The only thing Odette said about her life as a medical student was: “In Butare once, a professor of internal medicine came up to me and said, ‘What a pretty girl,’ and he started patting my bottom and tried to set up a date even though he was married.”

The memory just popped out of her like that, with no apparent connection to the thought that preceded it or the thought that followed. Then Odette sped ahead, skipping over the years to her graduation and her marriage. Yet, for a moment, that image of her as a young student in an awkward moment of sexual surprise and discomfort hung between us. It seemed to amuse Odette, and it reminded me of all that she wasn’t telling as she recited her life story. She was keeping everything that was not about Hutu and Tutsi to herself. Later, I met Odette several times at parties; she and her husband were gregarious and understandably popular. Together they ran a private maternity and pediatrics practice called the Good Samaritan Clinic. They were known as excellent doctors and fun people—warm, vivacious, good-humored. They had a charmingly affectionate ease with each other, and one saw right away that they were in the midst of full and engaging lives. But when we met in the garden of the Cercle Sportif, Odette spoke as a genocide survivor to a foreign correspondent. Her theme was the threat of annihilation, and the moments of reprieve in her story—the fond memories, funny anecdotes, sparks of wit—came, if at all, in quick beats, like punctuation marks.

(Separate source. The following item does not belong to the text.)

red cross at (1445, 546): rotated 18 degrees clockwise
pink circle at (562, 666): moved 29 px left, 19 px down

This made sense to me. We are, each of us, functions of how we imagine ourselves and of how others imagine us, and, looking back, there are these discrete tracks of memory: the times when our lives are most sharply defined in relation to others’ ideas of us, and the more private times when we are freer to imagine ourselves. My own parents and grandparents came to the United States as refugees from Nazism. They came with stories similar to Odette’s, of being hunted from here to there because they were born as a this and not a that, or because they had chosen to resist the hunters in the service of an opposing political idea. Near the end of their lives, both my paternal grandmother and my maternal grandfather wrote their memoirs, and although their stories and their sensibilities were markedly different, both ended their accounts of their lives right in the middle of those lives, with a full stop at the moment they arrived in America. I don’t know why they stopped there. Perhaps nothing that came afterward ever made them feel so vividly, or terribly, aware and alive. But listening to Odette, it occurred to me that if others have so often made your life their business—made your life into a question, really, and made that question their business—then perhaps you will want to guard the memory of those times when you were freer to imagine yourself as the only times that are truly and inviolably your own.

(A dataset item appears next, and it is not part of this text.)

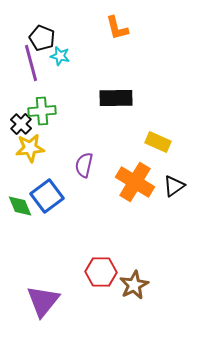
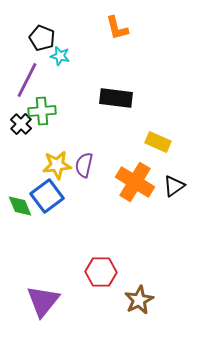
purple line: moved 4 px left, 17 px down; rotated 42 degrees clockwise
black rectangle: rotated 8 degrees clockwise
yellow star: moved 27 px right, 17 px down
brown star: moved 5 px right, 15 px down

It was the same with nearly all the Tutsi survivors I met in Rwanda. When I pressed for stories of how they had lived during the long periods between bouts of violence—household stories, village stories, funny stories, or stories of annoyance, stories of school, work, church, a wedding, a funeral, a trip, a party, or a feud—the answer was always opaque: in normal times we lived normally. After a while I stopped asking, because the question seemed pointless and possibly cruel. On the other hand, I found that Hutus often volunteered their memories of life’s engrossing daily dramas before the genocide, and these stories were, just as the Tutsi survivors had said, normal: variations, in a Rwandan vein, of stories you might hear anywhere.

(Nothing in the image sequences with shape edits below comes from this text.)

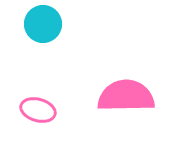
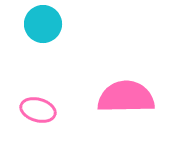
pink semicircle: moved 1 px down
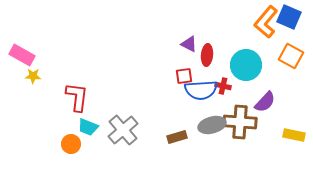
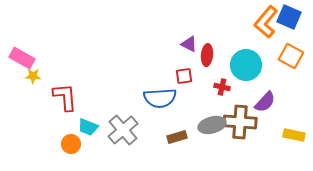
pink rectangle: moved 3 px down
red cross: moved 1 px left, 1 px down
blue semicircle: moved 41 px left, 8 px down
red L-shape: moved 12 px left; rotated 12 degrees counterclockwise
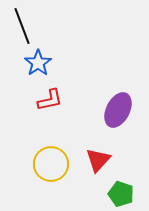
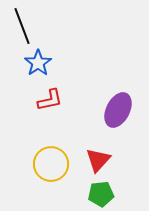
green pentagon: moved 20 px left; rotated 25 degrees counterclockwise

So remembering has its economy, like experience itself, and when Odette mentioned the hand of the professor of internal medicine on her bottom, and grinned, I saw that she had forgotten that economy and wandered in her memories, and I felt that we were both glad of it. A professor had imagined her susceptible and she had imagined that as a married man and her teacher he should know greater restraint. They had each other wrong. But people have the strangest notions as they navigate each other in this life —and in the “good years,” the “normal times,” that isn’t the end of the world.

 

 

ODETTE’S HUSBAND, JEAN-BAPTISTE Gasasira, had a Tutsi father and a Hutu mother, but his father had died when Jean-Baptiste was very young, and his mother had succeeded in arranging for him to have Hutu identity papers. “That hadn’t prevented him from being beaten up in ’seventy-three,” Odette said, “but it meant the children had Hutu papers.” She had two sons and a daughter, and might have had more if she and Jean-Baptiste hadn’t been traveling abroad a great deal in the 1980s, to pursue specialized medical studies, “a big opportunity for Tutsis,” which was facilitated by their friendship with the Secretary-General of the Ministry of Education.

When Habyarimana took over, Rwanda was significantly poorer than any of its neighbor states, and by the mid-1980s it was economically better off than any of them. Odette and Jean-Baptiste, who had settled into well-paid jobs at the Central Hospital of Kigali, were living very close to the top of the Rwandan ladder, with government housing and cars and a busy social life among the Kigali elite. “Our best friends were Hutus, ministers and those who were in power from our generation,” Odette recalled. “This was our crowd. But it was a bit hard. Even though Jean-Baptiste was hired as a Hutu, he was seen to have the face and manner of a Tutsi, and we were known as Tutsis.”

The sense of exclusion could be subtle, but with time it became increasingly blunt. In November of 1989, a man came to the maternity ward asking for Dr. Odette. “He was very impatient and insisted we had to talk. He said, ‘You’re needed at the Presidency, at the office of the Secretary-General of Security.’” Odette was terrified; she assumed that she would be interrogated about her habit, during occasional trips to neighboring countries and to Europe, of visiting family members and Rwandan friends living in exile.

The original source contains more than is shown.